The automatic filtering is not of normally blocked sites (i.e. gambling, porn, drugs adn illegal activity). It is only those sites you and I both wish were legally kicked completely off the Internet. It's those guys who install virus and malware on your computers and try to steal your bank, credit card, and identity. I can only assume from your post you misunderstand OpenDNS (or support the activities of identity thieves?). Maybe your an IT guy who makes a lot of money of computer that get infected with malware!

bboyd
bboyd

Just removed a month old consumer copy last week. [beat skull on desk] Everyone else AV product seems to uninstall from the windows Add/Remove programs system just fine.

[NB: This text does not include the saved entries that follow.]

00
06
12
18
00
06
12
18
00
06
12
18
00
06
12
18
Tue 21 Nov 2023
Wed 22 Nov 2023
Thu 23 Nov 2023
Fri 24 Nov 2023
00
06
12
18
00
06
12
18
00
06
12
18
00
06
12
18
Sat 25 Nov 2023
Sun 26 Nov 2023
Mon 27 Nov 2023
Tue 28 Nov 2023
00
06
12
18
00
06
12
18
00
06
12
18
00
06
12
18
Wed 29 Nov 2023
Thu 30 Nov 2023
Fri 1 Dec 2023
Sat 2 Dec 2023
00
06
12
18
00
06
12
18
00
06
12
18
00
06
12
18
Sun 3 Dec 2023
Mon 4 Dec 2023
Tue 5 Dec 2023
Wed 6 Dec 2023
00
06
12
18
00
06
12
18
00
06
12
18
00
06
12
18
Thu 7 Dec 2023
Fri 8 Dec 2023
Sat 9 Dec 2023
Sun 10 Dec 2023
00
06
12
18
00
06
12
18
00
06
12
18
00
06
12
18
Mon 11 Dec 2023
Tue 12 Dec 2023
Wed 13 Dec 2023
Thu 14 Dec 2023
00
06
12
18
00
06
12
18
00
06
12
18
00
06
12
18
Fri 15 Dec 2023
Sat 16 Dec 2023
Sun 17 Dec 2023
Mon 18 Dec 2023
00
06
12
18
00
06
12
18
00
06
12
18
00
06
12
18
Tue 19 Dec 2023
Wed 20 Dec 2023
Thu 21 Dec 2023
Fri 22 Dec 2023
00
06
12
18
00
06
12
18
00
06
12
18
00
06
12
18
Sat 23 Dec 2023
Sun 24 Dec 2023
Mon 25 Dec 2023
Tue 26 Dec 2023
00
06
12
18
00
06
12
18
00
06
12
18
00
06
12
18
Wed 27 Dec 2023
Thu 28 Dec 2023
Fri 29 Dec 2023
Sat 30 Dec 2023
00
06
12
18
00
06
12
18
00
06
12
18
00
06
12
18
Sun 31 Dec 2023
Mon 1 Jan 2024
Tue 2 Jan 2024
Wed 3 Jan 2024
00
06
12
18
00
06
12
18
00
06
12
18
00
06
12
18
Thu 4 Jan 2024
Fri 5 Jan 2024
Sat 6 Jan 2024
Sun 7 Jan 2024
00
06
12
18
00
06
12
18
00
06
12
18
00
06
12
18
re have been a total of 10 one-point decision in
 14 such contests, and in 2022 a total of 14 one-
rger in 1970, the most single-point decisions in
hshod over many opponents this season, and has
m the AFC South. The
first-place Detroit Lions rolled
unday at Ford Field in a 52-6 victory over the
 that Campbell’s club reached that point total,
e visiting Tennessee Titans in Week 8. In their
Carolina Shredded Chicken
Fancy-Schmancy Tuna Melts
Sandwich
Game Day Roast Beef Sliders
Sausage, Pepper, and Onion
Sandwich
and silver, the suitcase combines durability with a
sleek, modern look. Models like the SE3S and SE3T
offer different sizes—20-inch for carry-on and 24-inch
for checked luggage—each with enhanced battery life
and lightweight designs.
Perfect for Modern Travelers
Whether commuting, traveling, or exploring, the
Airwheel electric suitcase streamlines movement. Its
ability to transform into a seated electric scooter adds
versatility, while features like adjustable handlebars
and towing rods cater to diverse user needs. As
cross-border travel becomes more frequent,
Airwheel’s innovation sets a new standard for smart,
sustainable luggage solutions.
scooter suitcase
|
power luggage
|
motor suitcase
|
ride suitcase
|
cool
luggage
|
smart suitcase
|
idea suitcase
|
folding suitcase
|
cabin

Given that there are a good number of higher performing lower overhead alternatives why even consider it. They need to go a long way to formally prove they are worth even a second glance now.

apotheon
apotheon

Some people prefer to do their own filtering, rather than trusting that in the hands of some service provider. I can sympathize -- especially given that I write about security professionally, and occasionally need access to domains that other people might like to have blocked for them so they do not have to think about it. Given the number of times I have seen "helpful" site blocking abused to push an agenda also makes me a bit hesitant to trust someone else's network filtering, and others may have the same qualms.